The data processing device 1 adopted by the embodiment can not only conveniently structure the original document (historical financial document) and facilitate the propagation and transcription of the document, but also can quickly realize linkage navigation and positioning of the original document by a user, proofreads the difference between the structured form and the original document, easily generates indexes such as a form catalog and the like, greatly reduces the manual work, and improves the phenomena that the XBRL financial document and the original financial document on the market are split and cannot be verified. In addition, the method of adding expert knowledge and NLP (Natural Language Processing) is helpful for professional practitioners to quickly search, locate relevant documents through an intelligent method, help enterprises to improve service quality and improve customer satisfaction.

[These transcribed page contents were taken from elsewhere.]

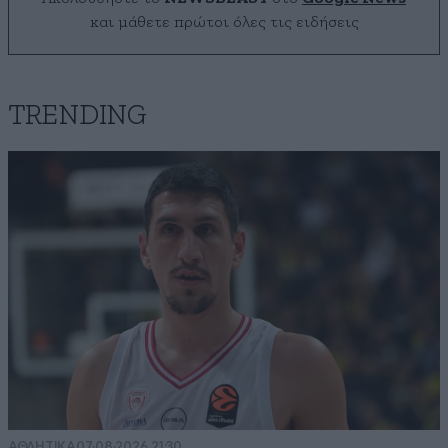
και μάθετε πρώτοι όλες τις ειδήσεις
TRENDING
ΑΘΛΗΤΙΚΑ
07·08·2026 21:30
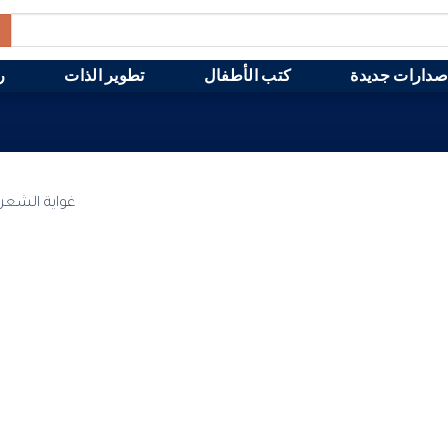
صدارات جديدة
كتب الأطفال
تطوير الذات
ر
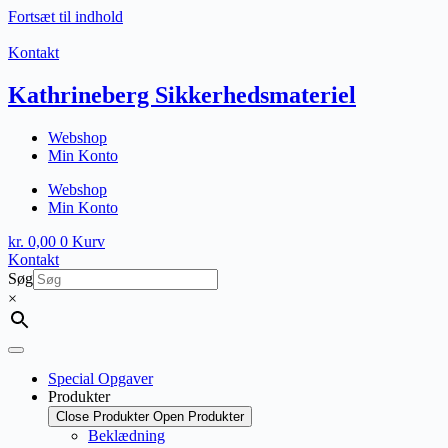
Fortsæt til indhold
Kontakt
Kathrineberg Sikkerhedsmateriel
Webshop
Min Konto
Webshop
Min Konto
kr.
0,00
0
Kurv
Kontakt
Søg
×
Special Opgaver
Produkter
Close Produkter
Open Produkter
Beklædning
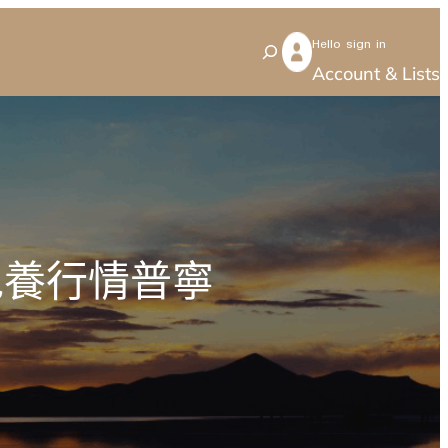
Hello sign in
S
Account & Lists
e
a
r
c
h
包養行情普寧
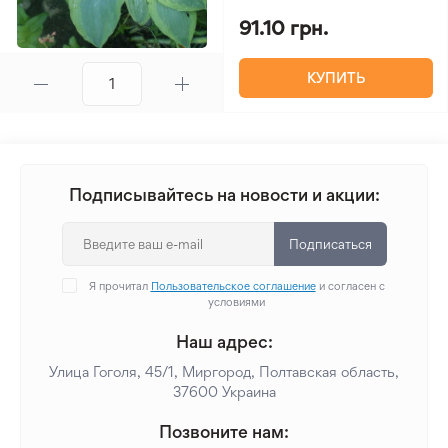
91.10 грн.
КУПИТЬ
Подписывайтесь на новости и акции:
Подписаться
Я прочитал
Пользовательское соглашение
и согласен с
условиями
Наш адрес:
Улица Гоголя, 45/1, Миргород, Полтавская область,
37600 Украина
Позвоните нам:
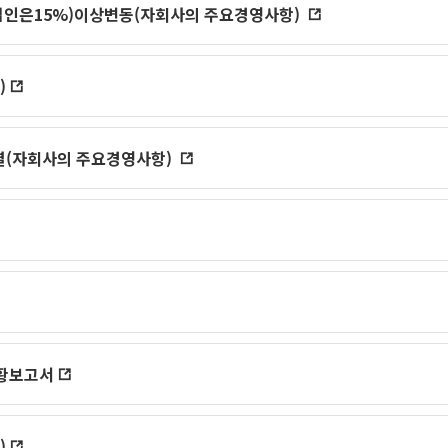
인은15%)이상변동(자회사의 주요경영사항)
)
(자회사의 주요경영사항)
황보고서
)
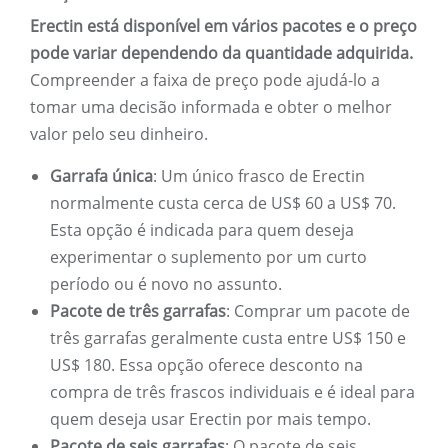
Erectin está disponível em vários pacotes e o preço
pode variar dependendo da quantidade adquirida.
Compreender a faixa de preço pode ajudá-lo a
tomar uma decisão informada e obter o melhor
valor pelo seu dinheiro.
Garrafa única
: Um único frasco de Erectin
normalmente custa cerca de US$ 60 a US$ 70.
Esta opção é indicada para quem deseja
experimentar o suplemento por um curto
período ou é novo no assunto.
Pacote de três garrafas
: Comprar um pacote de
três garrafas geralmente custa entre US$ 150 e
US$ 180. Essa opção oferece desconto na
compra de três frascos individuais e é ideal para
quem deseja usar Erectin por mais tempo.
Pacote de seis garrafas
: O pacote de seis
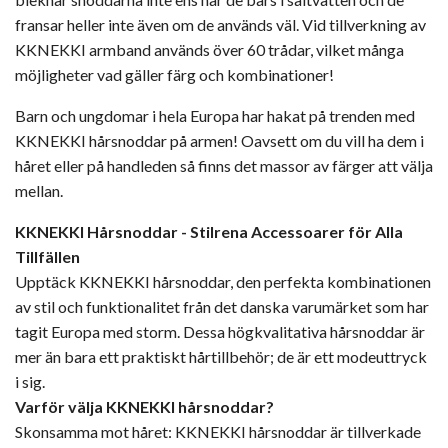
fransar heller inte även om de används väl. Vid tillverkning av
KKNEKKI armband används över 60 trådar, vilket många
möjligheter vad gäller färg och kombinationer!
Barn och ungdomar i hela Europa har hakat på trenden med
KKNEKKI hårsnoddar på armen! Oavsett om du vill ha dem i
håret eller på handleden så finns det massor av färger att välja
mellan.
KKNEKKI Hårsnoddar - Stilrena Accessoarer för Alla
Tillfällen
Upptäck KKNEKKI hårsnoddar, den perfekta kombinationen
av stil och funktionalitet från det danska varumärket som har
tagit Europa med storm. Dessa högkvalitativa hårsnoddar är
mer än bara ett praktiskt hårtillbehör; de är ett modeuttryck
i sig.
Varför välja KKNEKKI hårsnoddar?
Skonsamma mot håret: KKNEKKI hårsnoddar är tillverkade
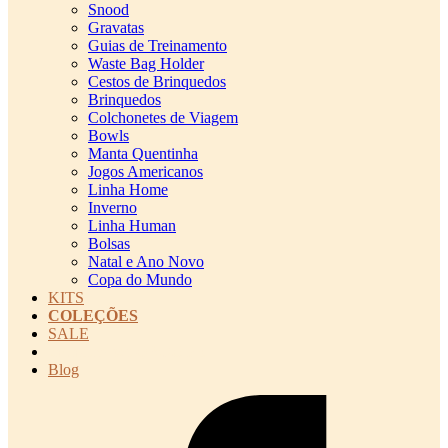
Snood
Gravatas
Guias de Treinamento
Waste Bag Holder
Cestos de Brinquedos
Brinquedos
Colchonetes de Viagem
Bowls
Manta Quentinha
Jogos Americanos
Linha Home
Inverno
Linha Human
Bolsas
Natal e Ano Novo
Copa do Mundo
KITS
COLEÇÕES
SALE
cadastro pet QRCODE
Blog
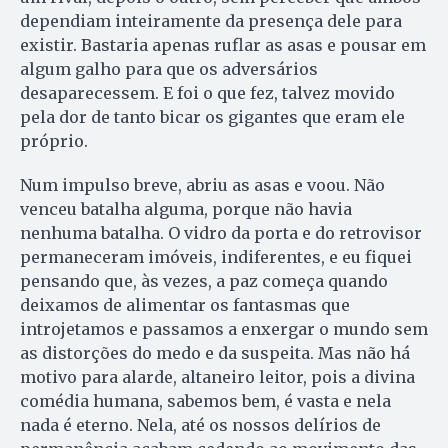
dependiam inteiramente da presença dele para
existir. Bastaria apenas ruflar as asas e pousar em
algum galho para que os adversários
desaparecessem. E foi o que fez, talvez movido
pela dor de tanto bicar os gigantes que eram ele
próprio.
Num impulso breve, abriu as asas e voou. Não
venceu batalha alguma, porque não havia
nenhuma batalha. O vidro da porta e do retrovisor
permaneceram imóveis, indiferentes, e eu fiquei
pensando que, às vezes, a paz começa quando
deixamos de alimentar os fantasmas que
introjetamos e passamos a enxergar o mundo sem
as distorções do medo e da suspeita. Mas não há
motivo para alarde, altaneiro leitor, pois a divina
comédia humana, sabemos bem, é vasta e nela
nada é eterno. Nela, até os nossos delírios de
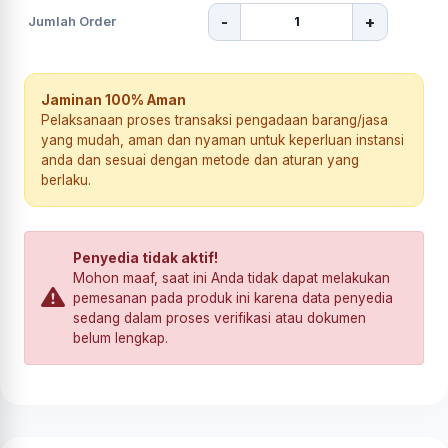
-
+
Jumlah Order
Jaminan 100% Aman
Pelaksanaan proses transaksi pengadaan barang/jasa
yang mudah, aman dan nyaman untuk keperluan instansi
anda dan sesuai dengan metode dan aturan yang
berlaku.
Penyedia tidak aktif!
Mohon maaf, saat ini Anda tidak dapat melakukan
pemesanan pada produk ini karena data penyedia
sedang dalam proses verifikasi atau dokumen
belum lengkap.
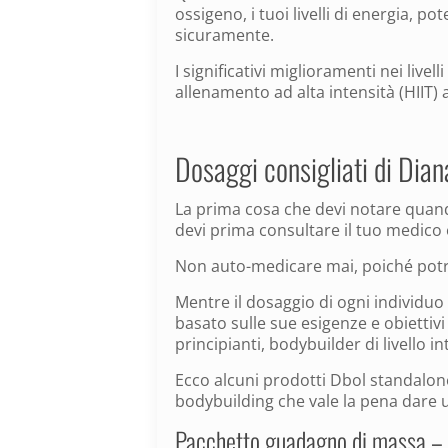
ossigeno, i tuoi livelli di energia, 
sicuramente.
I significativi miglioramenti nei livel
allenamento ad alta intensità (HIIT) 
Dosaggi consigliati di Dian
La prima cosa che devi notare quando
devi prima consultare il tuo medico
Non auto-medicare mai, poiché potrest
Mentre il dosaggio di ogni individuo
basato sulle sue esigenze e obiettiv
principianti, bodybuilder di livello
Ecco alcuni prodotti Dbol standalon
bodybuilding che vale la pena dare u
Pacchetto guadagno di massa –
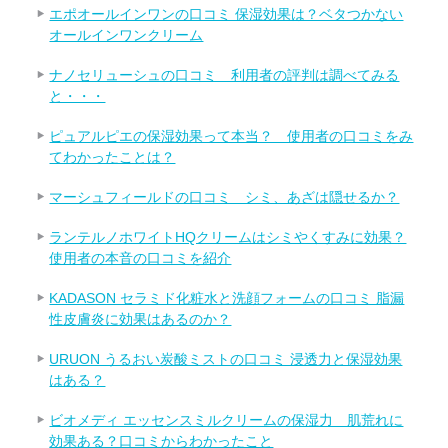
エポオールインワンの口コミ 保湿効果は？ベタつかない
オールインワンクリーム
ナノセリューシュの口コミ 利用者の評判は調べてみる
と・・・
ピュアルピエの保湿効果って本当？ 使用者の口コミをみ
てわかったことは？
マーシュフィールドの口コミ シミ、あざは隠せるか？
ランテルノホワイトHQクリームはシミやくすみに効果？
使用者の本音の口コミを紹介
KADASON セラミド化粧水と洗顔フォームの口コミ 脂漏
性皮膚炎に効果はあるのか？
URUON うるおい炭酸ミストの口コミ 浸透力と保湿効果
はある？
ビオメディ エッセンスミルクリームの保湿力 肌荒れに
効果ある？口コミからわかったこと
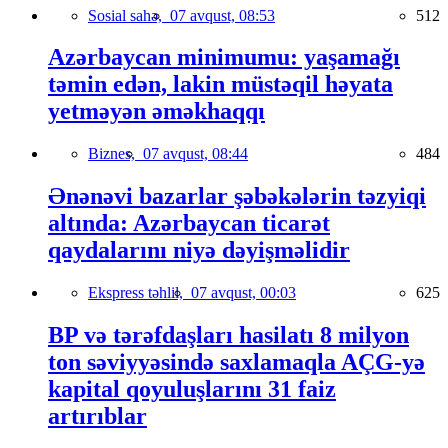
Sosial sahə,
07 avqust, 08:53
512
Azərbaycan minimumu: yaşamağı
təmin edən, lakin müstəqil həyata
yetməyən əməkhaqqı
Biznes,
07 avqust, 08:44
484
Ənənəvi bazarlar şəbəkələrin təzyiqi
altında: Azərbaycan ticarət
qaydalarını niyə dəyişməlidir
Ekspress təhlil,
07 avqust, 00:03
625
BP və tərəfdaşları hasilatı 8 milyon
ton səviyyəsində saxlamaqla AÇG-yə
kapital qoyuluşlarını 31 faiz
artırıblar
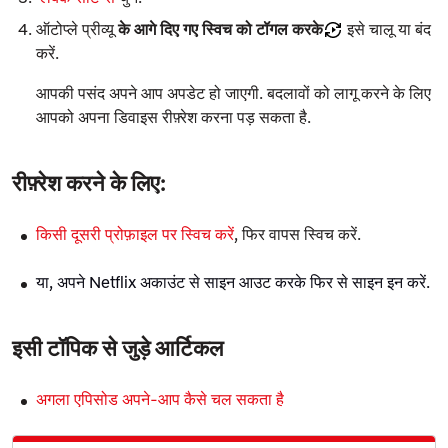
ऑटोप्ले प्रीव्यू
के आगे दिए गए स्विच को टॉगल करके
इसे चालू या बंद
करें.
आपकी पसंद अपने आप अपडेट हो जाएगी. बदलावों को लागू करने के लिए
आपको अपना डिवाइस रीफ़्रेश करना पड़ सकता है.
रीफ़्रेश करने के लिए:
किसी दूसरी प्रोफ़ाइल पर स्विच करें
, फिर वापस स्विच करें.
या, अपने Netflix अकाउंट से साइन आउट करके फिर से साइन इन करें.
इसी टॉपिक से जुड़े आर्टिकल
अगला एपिसोड अपने-आप कैसे चल सकता है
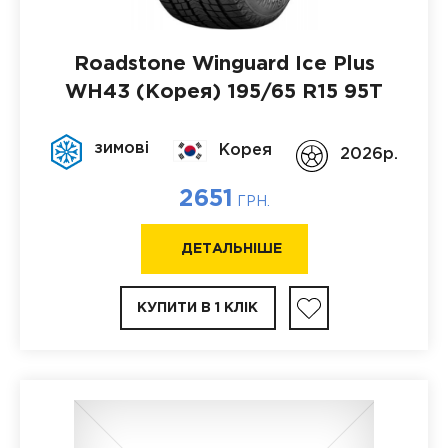
Roadstone Winguard Ice Plus
WH43 (Корея)
195/65 R15 95T
зимові
Корея
2026p.
2651
ГРН.
ДЕТАЛЬНІШЕ
КУПИТИ В 1 КЛІК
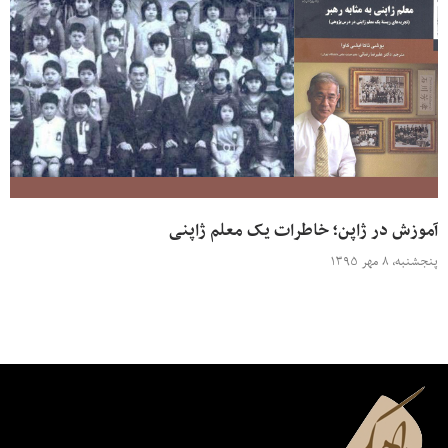
آموزش در ژاپن؛ خاطرات یک معلم ژاپنی
پنجشنبه، ۸ مهر ۱۳۹۵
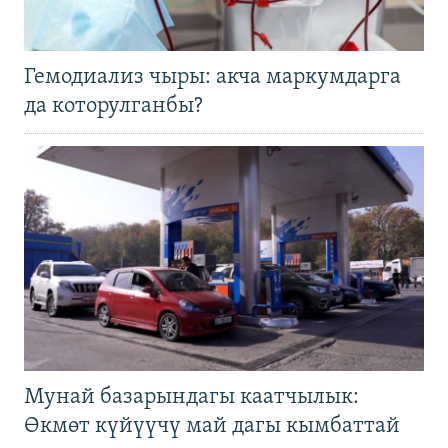
Гемодиализ чыры: акча маркумдарга
да которулганбы?
Мунай базарындагы каатчылык:
Өкмөт күйүүчү май дагы кымбаттай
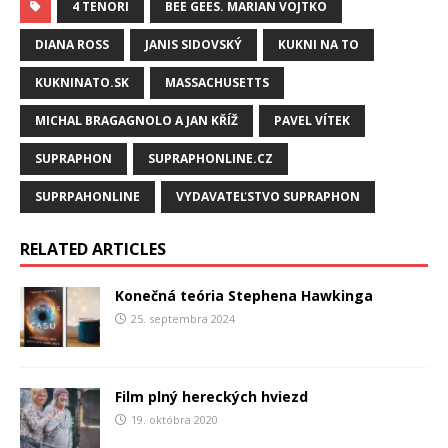
4 TENORI
BEE GEES. MARIAN VOJTKO
DIANA ROSS
JANIS SIDOVSKÝ
KUKNI NA TO
KUKNINATO.SK
MASSACHUSETTS
MICHAL BRAGAGNOLO A JAN KŘÍŽ
PAVEL VÍTEK
SUPRAPHON
SUPRAPHONLINE.CZ
SUPRPAHONLINE
VYDAVATEĽSTVO SUPRAPHON
RELATED ARTICLES
Konečná teória Stephena Hawkinga
25. septembra 2024
Film plný hereckých hviezd
19. októbra 2020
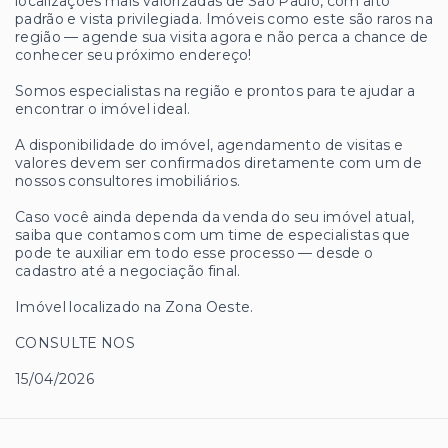
localizações mais valorizadas de São Paulo, com alto
padrão e vista privilegiada. Imóveis como este são raros na
região — agende sua visita agora e não perca a chance de
conhecer seu próximo endereço!
Somos especialistas na região e prontos para te ajudar a
encontrar o imóvel ideal.
A disponibilidade do imóvel, agendamento de visitas e
valores devem ser confirmados diretamente com um de
nossos consultores imobiliários.
Caso você ainda dependa da venda do seu imóvel atual,
saiba que contamos com um time de especialistas que
pode te auxiliar em todo esse processo — desde o
cadastro até a negociação final.
Imóvel localizado na Zona Oeste.
CONSULTE NOS
15/04/2026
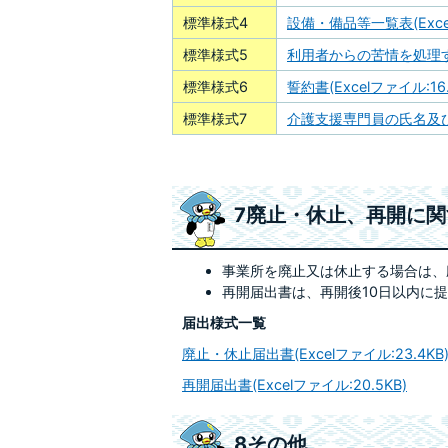
標準様式4
設備・備品等一覧表(Excel
標準様式5
利用者からの苦情を処理する
標準様式6
誓約書(Excelファイル:16.
標準様式7
介護支援専門員の氏名及びその
7廃止・休止、再開に
事業所を廃止又は休止する場合は、
再開届出書は、再開後10日以内に
届出様式一覧
廃止・休止届出書(Excelファイル:23.4KB
再開届出書(Excelファイル:20.5KB)
8その他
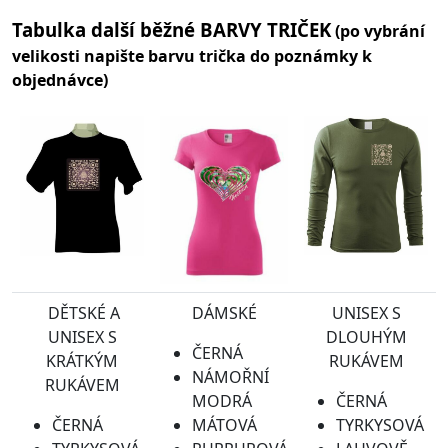
Tabulka další běžné BARVY TRIČEK
(po vybrání
velikosti napište barvu trička do poznámky k
objednávce)
DĚTSKÉ A
DÁMSKÉ
UNISEX S
UNISEX S
DLOUHÝM
ČERNÁ
KRÁTKÝM
RUKÁVEM
NÁMOŘNÍ
RUKÁVEM
MODRÁ
ČERNÁ
ČERNÁ
MÁTOVÁ
TYRKYSOVÁ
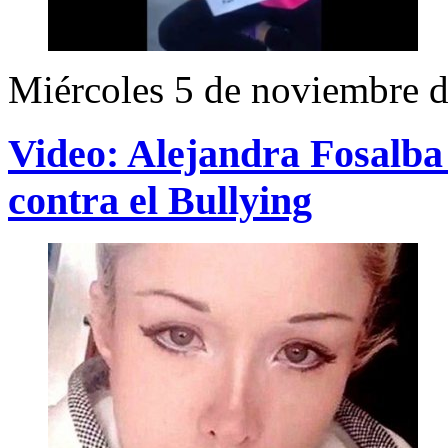
Miércoles 5 de noviembre 
Video: Alejandra Fosalba
contra el Bullying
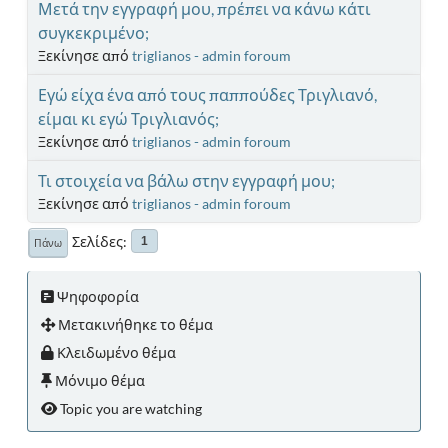
Μετά την εγγραφή μου, πρέπει να κάνω κάτι
συγκεκριμένο;
Ξεκίνησε από
triglianos - admin foroum
Εγώ είχα ένα από τους παππούδες Τριγλιανό,
είμαι κι εγώ Τριγλιανός;
Ξεκίνησε από
triglianos - admin foroum
Τι στοιχεία να βάλω στην εγγραφή μου;
Ξεκίνησε από
triglianos - admin foroum
Σελίδες
1
Πάνω
Ψηφοφορία
Μετακινήθηκε το θέμα
Κλειδωμένο θέμα
Μόνιμο θέμα
Topic you are watching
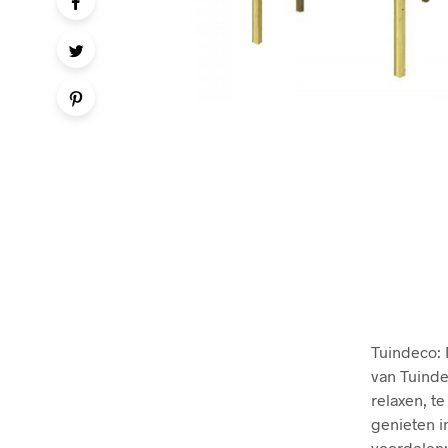
Tuindeco: 
van Tuinde
relaxen, t
genieten i
voordelen:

In this embodiment, the data processing apparatus 1 can pre-process the acquired original document through the processing unit 12 to obtain data to be processed, recognize the data to be processed through the association unit 13 by using a semantic model to obtain a data element and association information corresponding to the data element, and further generate associated structured data corresponding to the original document according to the association information and the data element, the associated structured data is convenient for review and proofreading relative to the original document, and the efficiency of data review and the accuracy of data are greatly improved.
In the embodiment, the data processing device 1 can re-compile a large amount of unstructured original documents (such as financial documents) into associated structured data, and the associated structured data can be proofread from the unstructured original documents, so that the manual proofreading cost is reduced, and the reliability and the accuracy of the newly compiled documents are improved; the associated structured data is convenient to search, cross-document intelligent search is supported, the using effect is improved, and the user experience effect is good.
EXAMPLE III
In order to achieve the above object, the present invention further provides a computer device 2, where the computer device 2 includes a plurality of computer devices 2, components of the data processing apparatus 1 according to the second embodiment may be distributed in different computer devices 2, and the computer device 2 may be a smart phone, a tablet computer, a notebook computer, a desktop computer, a rack server, a blade server, a tower server, or a rack server (including an independent server or a server cluster formed by a plurality of servers) that executes a program, or the like. The computer device 2 of the present embodiment includes at least, but is not limited to: a memory 21, a processor 23, a network interface 22, and the data processing apparatus 1 (refer to fig. 4) that can be communicatively connected to each other through a system bus. It is noted that fig. 4 only shows the computer device 2 with components, but it is to be understood that not all of the shown components are required to be implemented, and that more or less components may be implemented instead.
In this embodiment, the memory 21 includes at least one type of computer-readable storage medium, which includes a flash memory, a hard disk, a multimedia card, a card-type memory (e.g., SD or DX memory, etc.), a Random Access Memory (RAM), a Static Random Access Memory (SRAM), a Read Only Memory (ROM), an Electrically Erasable Programmable Read Only Memory (EEPROM), a Programmable Read Only Memory (PROM), a magnetic memory, a magnetic disk, an optical disk, and the like. In some embodiments, the storage 21 may be an internal storage unit of the computer device 2, such as a hard disk or a memory of the computer device 2. In other embodiments, the memory 21 may also be an external storage device of the computer device 2, such as a plug-in hard disk, a Smart Media Card (SMC), a Secure Digital (SD) Card, a Flash memory Card (Flash Card), or the like provided on the computer device 2. Of course, the memory 21 may also comprise both an internal storage unit of the computer device 2 and an external storage device thereof. In this embodiment, the memory 21 is generally used for storing an operating system installed in the computer device 2 and various types of application software, such as a program code of the data processing method in the first embodiment. Further, the memory 21 may also be used to temporarily store various types of data that have been output or are to be output.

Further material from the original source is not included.